The doctrine of standing requires that a litigant have a “personal stake in the outcome of the controversy,” Baker v. Carr, 369 U.S. 186, 204, 82 S.Ct. 691, 703, 7 L.Ed.2d 663 (1962), the purpose of which is to insure that issues are “presented in an adversary context and ... [are] capable of resolution through the judicial process.” Flast v. Cohen, 392 U.S. 83, 101, 88 S.Ct. 1942, 1953, 20 L.Ed.2d 947 (1968). In order to establish standing, the litigant must show “personal injury fairly traceable to the ... unlawful conduct and likely to be redressed by the requested relief.” 468 U.S. at 751, 104 S.Ct. at 3324 (citing Valley Forge Christian College v. Americans United for Separation of Church and State, Inc., 454 U.S. 464, 472, 102 S.Ct. 752, 758, 70 L.Ed.2d 700 (1982)).

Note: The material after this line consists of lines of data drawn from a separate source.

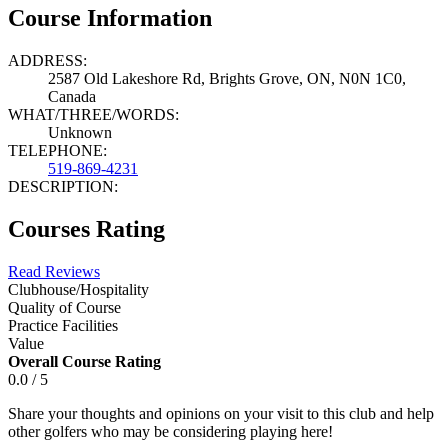
Course Information
ADDRESS:
2587 Old Lakeshore Rd, Brights Grove, ON, N0N 1C0,
Canada
WHAT/THREE/WORDS:
Unknown
TELEPHONE:
519-869-4231
DESCRIPTION:
Courses Rating
Read Reviews
Clubhouse/Hospitality
Quality of Course
Practice Facilities
Value
Overall Course Rating
0.0 / 5
Share your thoughts and opinions on your visit to this club and help
other golfers who may be considering playing here!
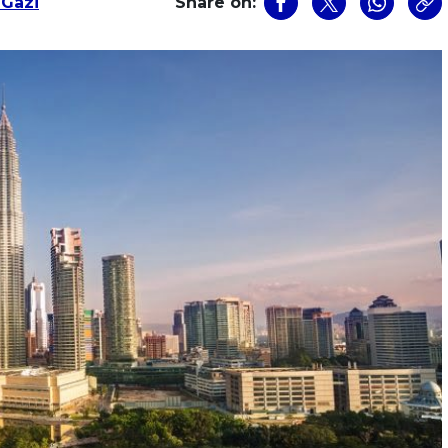
 Gazi
Share on:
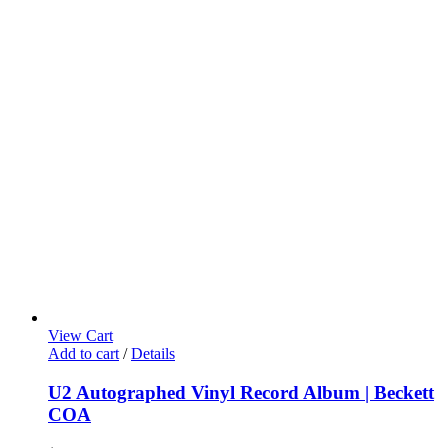
View Cart
Add to cart
/
Details
U2 Autographed Vinyl Record Album | Beckett
COA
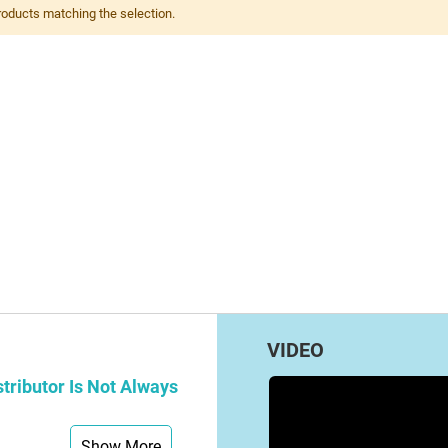
roducts matching the selection.
VIDEO
tributor Is Not Always
Show More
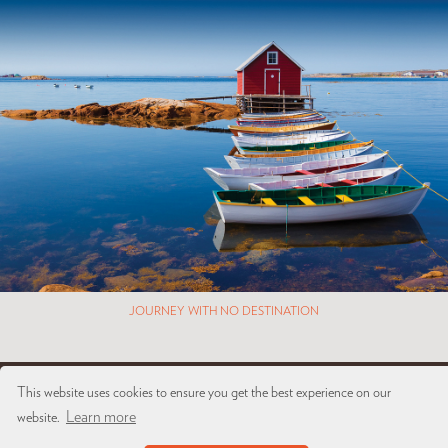
JOURNEY WITH NO DESTINATION
This website uses cookies to ensure you get the best experience on our
Copyright © 2026 Brown + Hudson. All rights reserved.
Learn more
website.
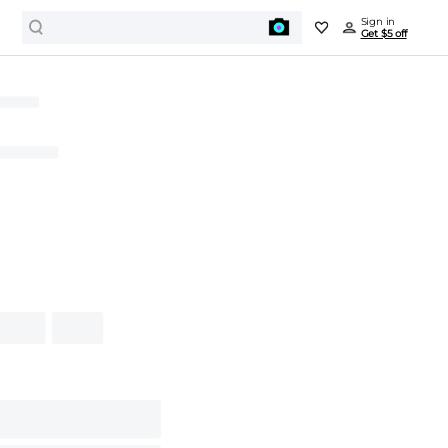
Sign in
Get $5 off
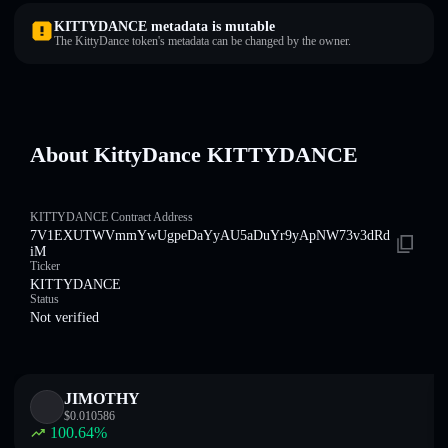
KITTYDANCE metadata is mutable
The KittyDance token's metadata can be changed by the owner.
About KittyDance KITTYDANCE
KITTYDANCE Contract Address
7V1EXUTWVmmYwUgpeDaYyAU5aDuYr9yApNW73v3dRd
iM
Ticker
KITTYDANCE
Status
Not verified
JIMOTHY
$
0.010586
100.64
%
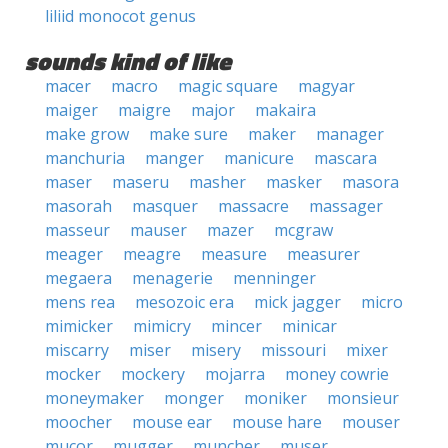
liliid monocot genus
sounds kind of like
macer
macro
magic square
magyar
maiger
maigre
major
makaira
make grow
make sure
maker
manager
manchuria
manger
manicure
mascara
maser
maseru
masher
masker
masora
masorah
masquer
massacre
massager
masseur
mauser
mazer
mcgraw
meager
meagre
measure
measurer
megaera
menagerie
menninger
mens rea
mesozoic era
mick jagger
micro
mimicker
mimicry
mincer
minicar
miscarry
miser
misery
missouri
mixer
mocker
mockery
mojarra
money cowrie
moneymaker
monger
moniker
monsieur
moocher
mouse ear
mouse hare
mouser
mucor
mugger
muncher
muser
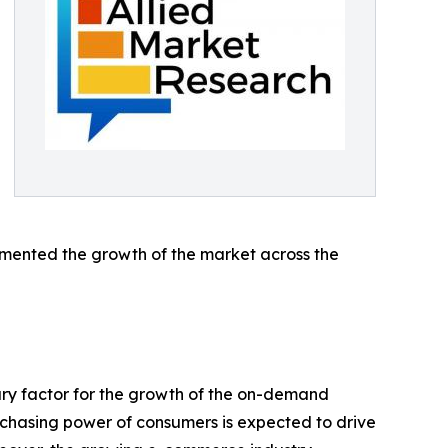
emented the growth of the market across the
mary factor for the growth of the on-demand
urchasing power of consumers is expected to drive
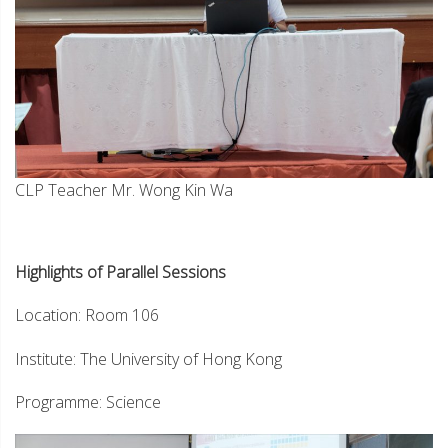
CLP Teacher Mr. Wong Kin Wa
Highlights of Parallel Sessions
Location: Room 106
Institute: The University of Hong Kong
Programme: Science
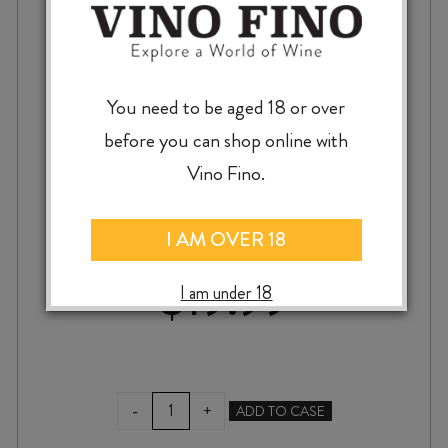
You need to be aged 18 or over
before you can shop online with
MT MONSTER CABERNET SAUVIGNON
Vino Fino.
2022
I AM OVER 18
$
19.99
I am under 18
MT
-
+
ADD TO CASE
MONSTER
CABERNET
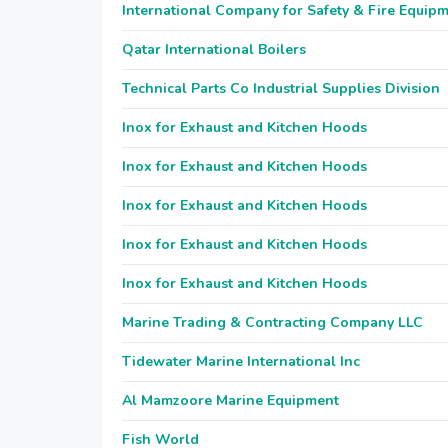
International Company for Safety & Fire Equip
Qatar International Boilers
Technical Parts Co Industrial Supplies Division
Inox for Exhaust and Kitchen Hoods
Inox for Exhaust and Kitchen Hoods
Inox for Exhaust and Kitchen Hoods
Inox for Exhaust and Kitchen Hoods
Inox for Exhaust and Kitchen Hoods
Marine Trading & Contracting Company LLC
Tidewater Marine International Inc
Al Mamzoore Marine Equipment
Fish World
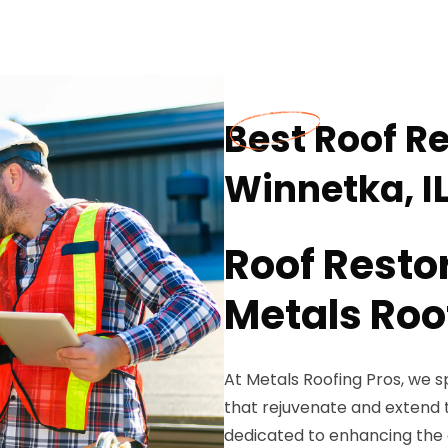
Best Roof Re
Winnetka, I
Roof Resto
Metals Roo
At Metals Roofing Pros, we sp
that rejuvenate and extend t
dedicated to enhancing the du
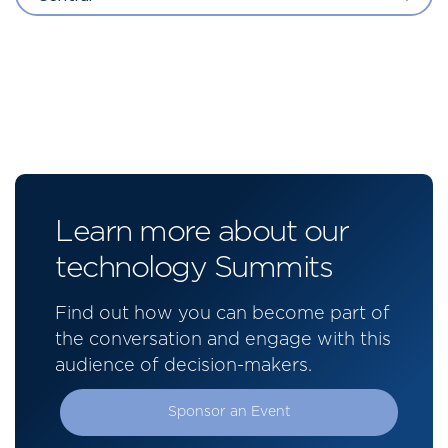
Learn more about our
technology Summits
Find out how you can become part of
the conversation and engage with this
audience of decision-makers.
Sponsor an Event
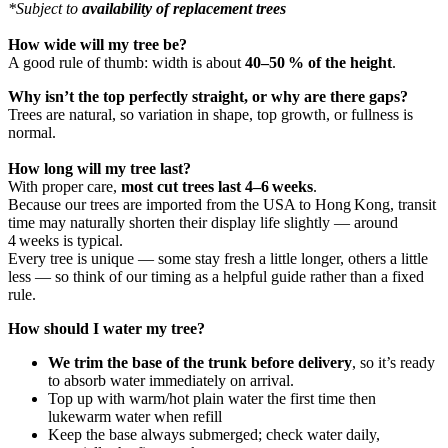
*Subject to
availability of replacement trees
How wide will my tree be?
A good rule of thumb: width is about
40–50 % of the height
.
Why isn’t the top perfectly straight, or why are there gaps?
Trees are natural, so variation in shape, top growth, or fullness is
normal.
How long will my tree last?
With proper care,
most cut trees last 4–6 weeks
.
Because our trees are imported from the USA to Hong Kong, transit
time may naturally shorten their display life slightly — around
4 weeks is typical.
Every tree is unique — some stay fresh a little longer, others a little
less — so think of our timing as a helpful guide rather than a fixed
rule.
How should I water my tree?
We trim the base of the trunk before delivery
, so it’s ready
to absorb water immediately on arrival.
Top up with warm/hot plain water the first time then
lukewarm water when refill
Keep the base always submerged; check water daily,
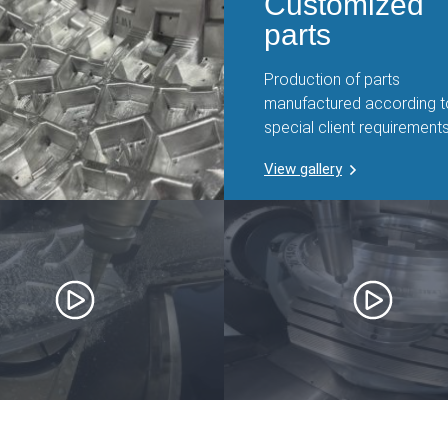
Customized
parts
Production of parts
manufactured according t
special client requirements
View gallery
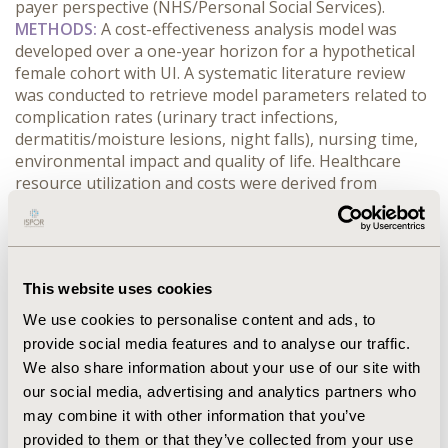
payer perspective (NHS/Personal Social Services).
METHODS:
 A cost-effectiveness analysis model was 
developed over a one-year horizon for a hypothetical 
female cohort with UI. A systematic literature review 
was conducted to retrieve model parameters related to 
complication rates (urinary tract infections, 
dermatitis/moisture lesions, night falls), nursing time, 
environmental impact and quality of life. Healthcare 
resource utilization and costs were derived from 
published UK-specific data, including device acquisition 
costs, nursing time costs, and costs of managing 
complications.
RESULTS:
 In the nursing home setting, PureWick is 
This website uses cookies
dominant compared to pads/diapers with a mean 
annual cost per patient of £6,909 versus £7,274 and 
We use cookies to personalise content and ads, to
0.7792 QALYs versus 0.7790 QALYs. In the home setting, 
provide social media features and to analyse our traffic.
PureWick is confirmed as dominant with a mean annual 
We also share information about your use of our site with
cost per patient of £8,578 versus £11,654 (same QALYs 
our social media, advertising and analytics partners who
of the nursing home setting). In the nursing home 
may combine it with other information that you’ve
setting, the main cost drivers are consumables (52%) 
provided to them or that they’ve collected from your use
for PureWick, and nursing activities (79%) for 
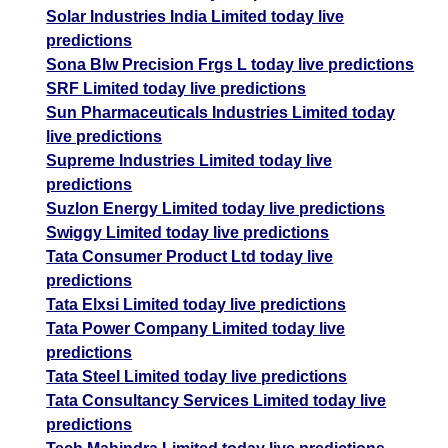
Solar Industries India Limited today live
predictions
Sona Blw Precision Frgs L today live predictions
SRF Limited today live predictions
Sun Pharmaceuticals Industries Limited today
live predictions
Supreme Industries Limited today live
predictions
Suzlon Energy Limited today live predictions
Swiggy Limited today live predictions
Tata Consumer Product Ltd today live
predictions
Tata Elxsi Limited today live predictions
Tata Power Company Limited today live
predictions
Tata Steel Limited today live predictions
Tata Consultancy Services Limited today live
predictions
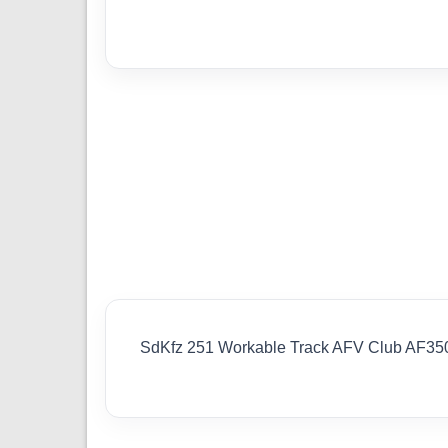
SdKfz 251 Workable Track AFV Club AF35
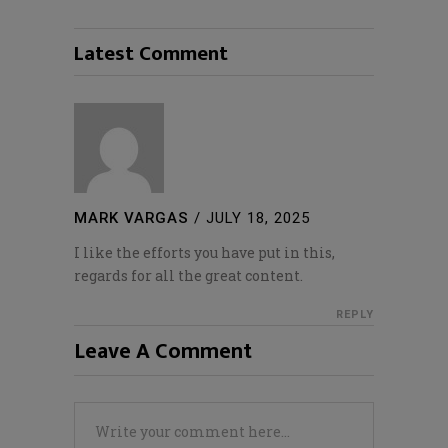
Latest Comment
MARK VARGAS
/
JULY 18, 2025
I like the efforts you have put in this,
regards for all the great content.
REPLY
Leave A Comment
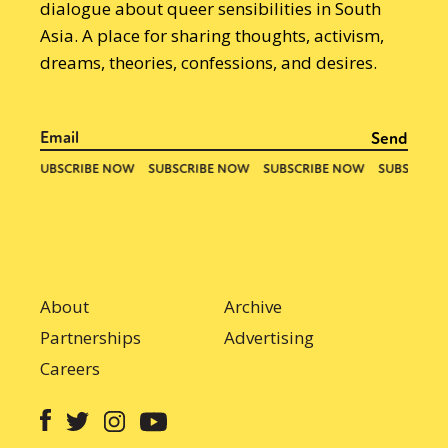
dialogue about queer sensibilities in South
Asia. A place for sharing thoughts, activism,
dreams, theories, confessions, and desires.
About
Archive
Partnerships
Advertising
Careers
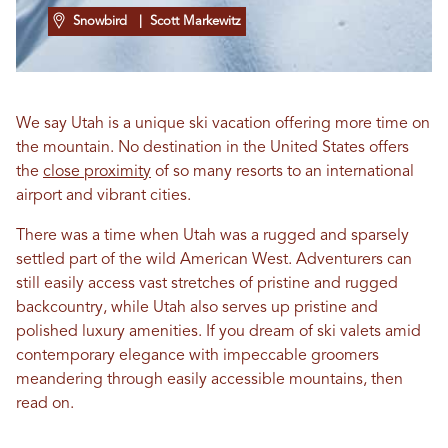
Snowbird
| Scott Markewitz
We say Utah is a unique ski vacation offering more time on
the mountain. No destination in the United States offers
the
close proximity
of so many resorts to an international
airport and vibrant cities.
There was a time when Utah was a rugged and sparsely
settled part of the wild American West. Adventurers can
still easily access vast stretches of pristine and rugged
backcountry, while Utah also serves up pristine and
polished luxury amenities. If you dream of ski valets amid
contemporary elegance with impeccable groomers
meandering through easily accessible mountains, then
read on.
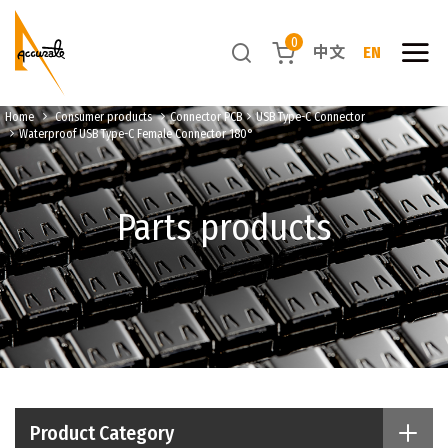
0
中文
EN
Home
Consumer products
Connector PCB
USB Type-C Connector
Waterproof USB Type-C Female Connector 180°
Parts products
Product Category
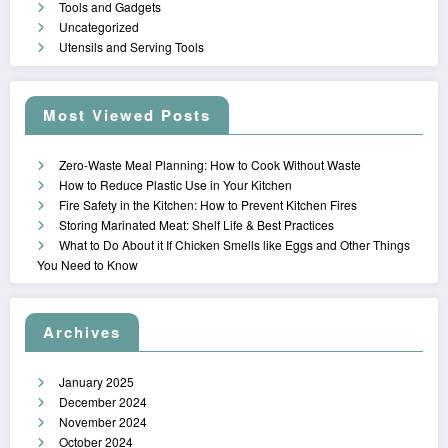
Tools and Gadgets
Uncategorized
Utensils and Serving Tools
Most Viewed Posts
Zero-Waste Meal Planning: How to Cook Without Waste
How to Reduce Plastic Use in Your Kitchen
Fire Safety in the Kitchen: How to Prevent Kitchen Fires
Storing Marinated Meat: Shelf Life & Best Practices
What to Do About it If Chicken Smells like Eggs and Other Things
You Need to Know
Archives
January 2025
December 2024
November 2024
October 2024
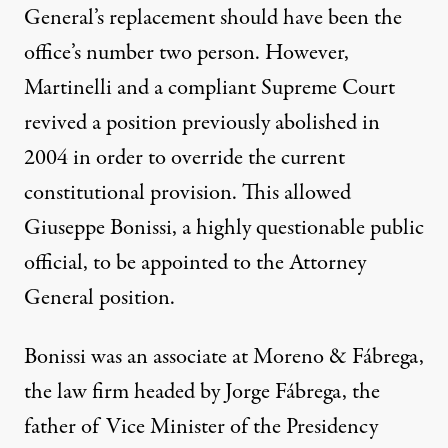
General’s replacement should have been the
office’s number two person. However,
Martinelli and a compliant Supreme Court
revived a position previously abolished in
2004 in order to override the current
constitutional provision. This allowed
Giuseppe Bonissi, a highly questionable public
official, to be appointed to the Attorney
General position.
Bonissi was an associate at Moreno & Fábrega,
the law firm headed by Jorge Fábrega, the
father of Vice Minister of the Presidency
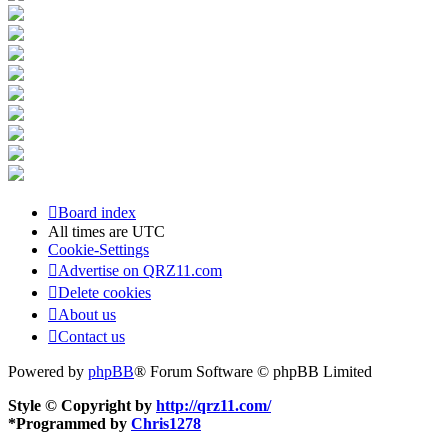
Board index
All times are
UTC
Cookie-Settings
Advertise on QRZ11.com
Delete cookies
About us
Contact us
Powered by
phpBB
® Forum Software © phpBB Limited
Style © Copyright by
http://qrz11.com/
*
Programmed by
Chris1278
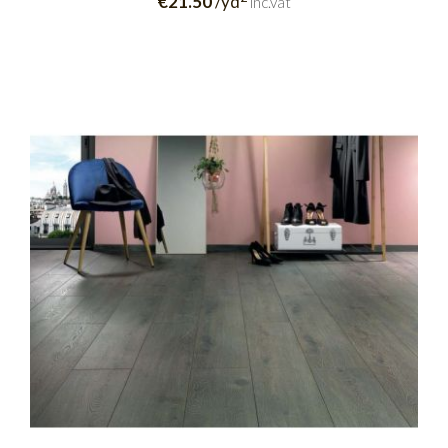
€21.50
/yd
inc.vat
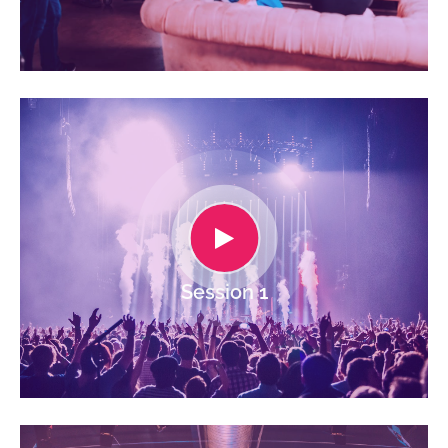
Session 1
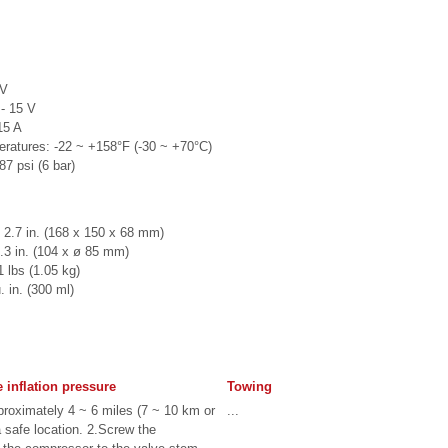
 V
- 15 V
15 A
peratures: -22 ~ +158°F (-30 ~ +70°C)
7 psi (6 bar)
 2.7 in. (168 x 150 x 68 mm)
3.3 in. (104 x ø 85 mm)
 lbs (1.05 kg)
 in. (300 ml)
e inflation pressure
Towing
pproximately 4 ~ 6 miles (7 ~ 10 km or
...
a safe location. 2.Screw the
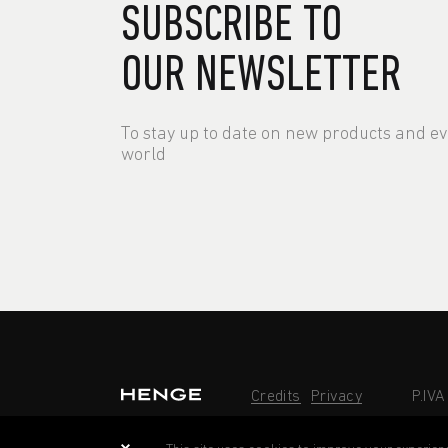
SUBSCRIBE TO
OUR NEWSLETTER
To stay up to date on new products and e
world
Credits
Privacy
P.IV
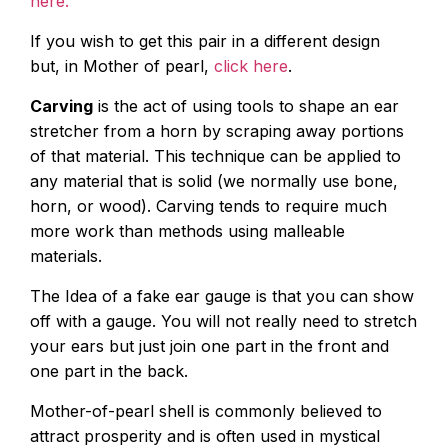
here.
If you wish to get this pair in a different design
but, in Mother of pearl,
click here
.
Carving
is the act of using tools to shape an ear
stretcher from a horn by scraping away portions
of that material. This technique can be applied to
any material that is solid (we normally use bone,
horn, or wood). Carving tends to require much
more work than methods using malleable
materials.
The Idea of a fake ear gauge is that you can show
off with a gauge. You will not really need to stretch
your ears but just join one part in the front and
one part in the back.
Mother-of-pearl shell is commonly believed to
attract prosperity and is often used in mystical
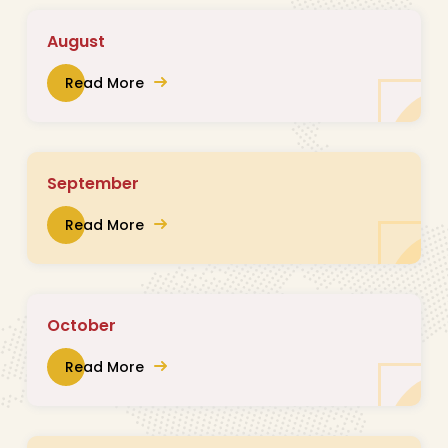
August
Read More
September
Read More
October
Read More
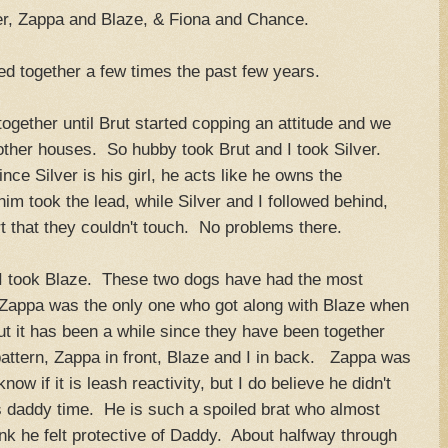
er, Zappa and Blaze, & Fiona and Chance.
ed together a few times the past few years.
together until Brut started copping an attitude and we
other houses. So hubby took Brut and I took Silver.
ince Silver is his girl, he acts like he owns the
 took the lead, while Silver and I followed behind,
 that they couldn't touch. No problems there.
I took Blaze. These two dogs have had the most
 Zappa was the only one who got along with Blaze when
ut it has been a while since they have been together
attern, Zappa in front, Blaze and I in back. Zappa was
now if it is leash reactivity, but I do believe he didn't
is daddy time. He is such a spoiled brat who almost
nk he felt protective of Daddy. About halfway through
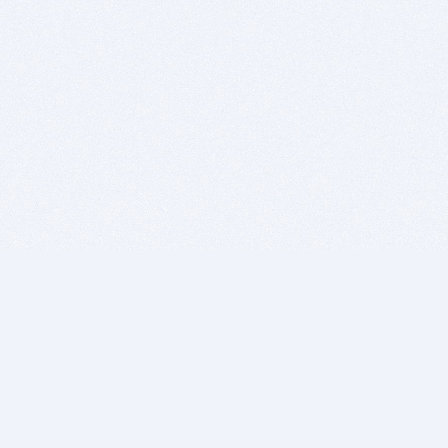
BITSDUJOUR IS FOR PEOPLE WHO
LOVE SOFTWARE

Appellant’s argument that mentally disabled veterans in general are “inhibited” by misconstruing § 4.16(c), by not being informed of its provisions, or by its not being properly applied does nothing to establish that the appellant himself was adversely affected or has a personal stake in setting aside the regulation. In fact, appellant does not argue that he was adversely affected by § 4.16(c), but that the BVA should have applied it in adjudicating his claim, an issue which he is free to raise on appeal without challenging the validity of the regulation. Indeed, it appears that § 4.16(c), far from harming the appellant, operates in his favor. Since appellant has not been adversely affected by § 4.16(c), he does not have standing to question its validity. The Motion to Supplement is denied and the appeal shall proceed without consideration of the validity of § 4.16(c).